TO DO :: Each line of the records needs to be written out exactly, with any image left out.

PROVIDED RECORDS ::
########
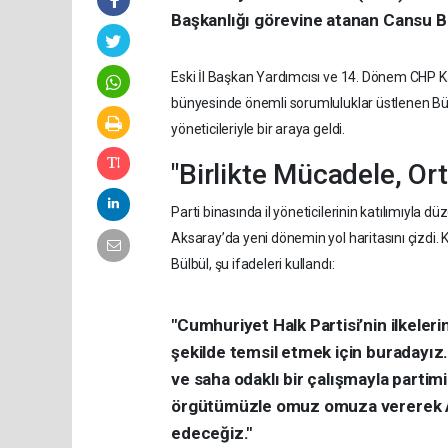
Başkanlığı görevine atanan Cansu Bü
Eski İl Başkan Yardımcısı ve 14. Dönem CHP Ka
bünyesinde önemli sorumluluklar üstlenen Bül
yöneticileriyle bir araya geldi.
"Birlikte Mücadele, Ort
Parti binasında il yöneticilerinin katılımıyla 
Aksaray’da yeni dönemin yol haritasını çizdi.
Bülbül, şu ifadeleri kullandı:
"Cumhuriyet Halk Partisi’nin ilkeler
şekilde temsil etmek için buradayız.
ve saha odaklı bir çalışmayla partimi
örgütümüzle omuz omuza vererek Ak
edeceğiz."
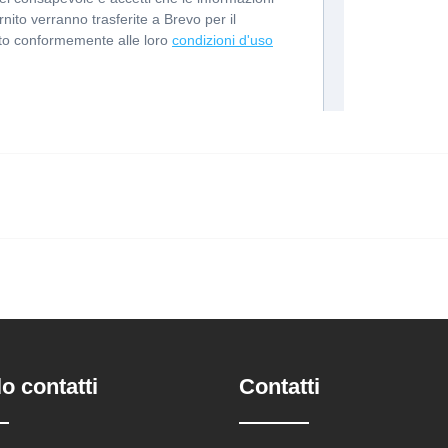
o contatti
Contatti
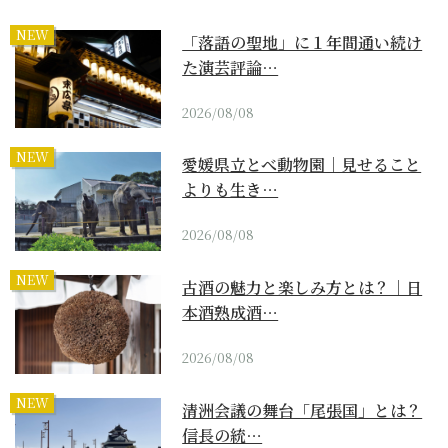
NEW
「落語の聖地」に１年間通い続け
た演芸評論…
2026/08/08
NEW
愛媛県立とべ動物園｜見せること
よりも生き…
2026/08/08
NEW
古酒の魅力と楽しみ方とは？｜日
本酒熟成酒…
2026/08/08
NEW
清洲会議の舞台「尾張国」とは？
信長の統…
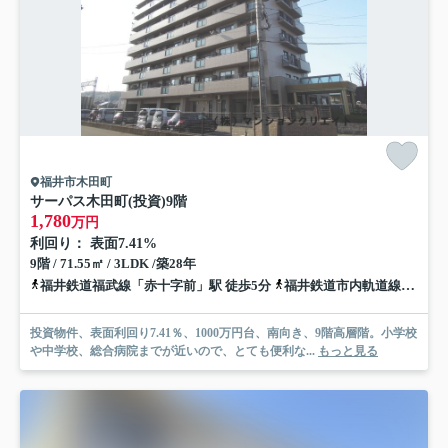
福井市木田町
サーパス木田町(投資)
9階
1,780
万円
利回り： 表面7.41%
9階 / 71.55㎡ / 3LDK /築28年
福井鉄道福武線「赤十字前」駅 徒歩5分
福井鉄道市内軌道線「商工会議所前」駅 徒歩13分
投資物件、表面利回り7.41％、1000万円台、南向き、9階高層階。小学校
や中学校、総合病院までが近いので、とても便利な...
もっと見る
########
EXERCISE ANSWER ::
Başkanlığı görevine atanan Cansu Bü
Eski İl Başkan Yardımcısı ve 14. Dönem CHP Ka
bünyesinde önemli sorumluluklar üstlenen Bül
yöneticileriyle bir araya geldi.
"Birlikte Mücadele, Ort
Parti binasında il yöneticilerinin katılımıyla 
Aksaray’da yeni dönemin yol haritasını çizdi.
Bülbül, şu ifadeleri kullandı:
"Cumhuriyet Halk Partisi’nin ilkeler
şekilde temsil etmek için buradayız.
ve saha odaklı bir çalışmayla partimi
örgütümüzle omuz omuza vererek Ak
edeceğiz."
o contatti
Contatti
NEW
「落語の聖地」に１年間通い続け
た演芸評論…
2026/08/08
NEW
愛媛県立とべ動物園｜見せること
よりも生き…
2026/08/08
NEW
古酒の魅力と楽しみ方とは？｜日
本酒熟成酒…
2026/08/08
NEW
清洲会議の舞台「尾張国」とは？
信長の統…
福井市木田町
サーパス木田町(投資)
9階
1,780
万円
利回り： 表面7.41%
9階 / 71.55㎡ / 3LDK /築28年
福井鉄道福武線「赤十字前」駅 徒歩5分
福井鉄道市内軌道線「商工会議所前」駅 徒歩13分
投資物件、表面利回り7.41％、1000万円台、南向き、9階高層階。小学校
や中学校、総合病院までが近いので、とても便利な...
もっと見る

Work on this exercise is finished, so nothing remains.